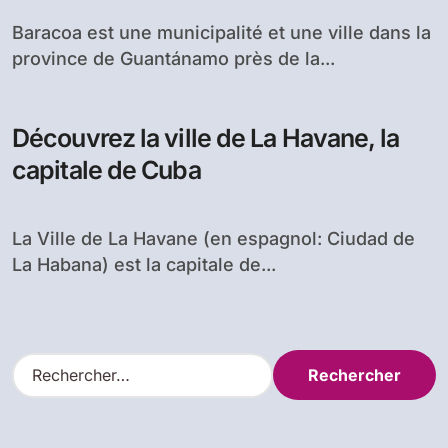
Baracoa est une municipalité et une ville dans la
province de Guantánamo près de la...
Découvrez la ville de La Havane, la
capitale de Cuba
La Ville de La Havane (en espagnol: Ciudad de
La Habana) est la capitale de...
R
e
c
h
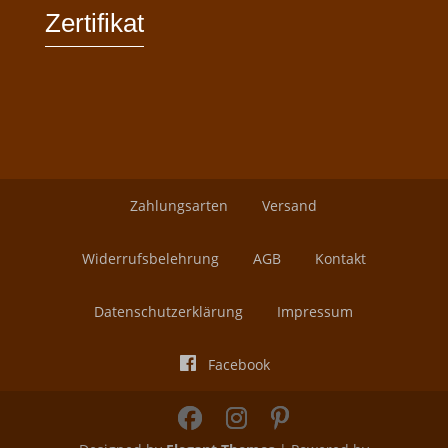
Zertifikat
Zahlungsarten
Versand
Widerrufsbelehrung
AGB
Kontakt
Datenschutzerklärung
Impressum
Facebook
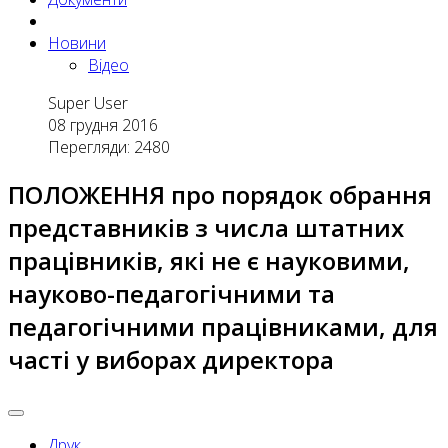
Новини
Відео
Super User
08 грудня 2016
Перегляди: 2480
ПОЛОЖЕННЯ про порядок обрання
представників з числа штатних
працівників, які не є науковими,
науково-педагогічними та
педагогічними працівниками, для
часті у виборах директора
Друк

────

*Problem to work on*:
An exact printout of the listing is needed, minus any pictures it contains.

*Solution to this exercise*:
Baracoa est une municipalité et une ville dans la
province de Guantánamo près de la...
Découvrez la ville de La Havane, la
capitale de Cuba
La Ville de La Havane (en espagnol: Ciudad de
La Habana) est la capitale de...
R
e
c
h
Zertifikat
Zahlungsarten
Versand
Widerrufsbelehrung
AGB
Kontakt
Datenschutzerklärung
Impressum
Facebook
Новини
Відео
Super User
08 грудня 2016
Перегляди: 2480
ПОЛОЖЕННЯ про порядок обрання
представників з числа штатних
працівників, які не є науковими,
науково-педагогічними та
педагогічними працівниками, для
часті у виборах директора
Друк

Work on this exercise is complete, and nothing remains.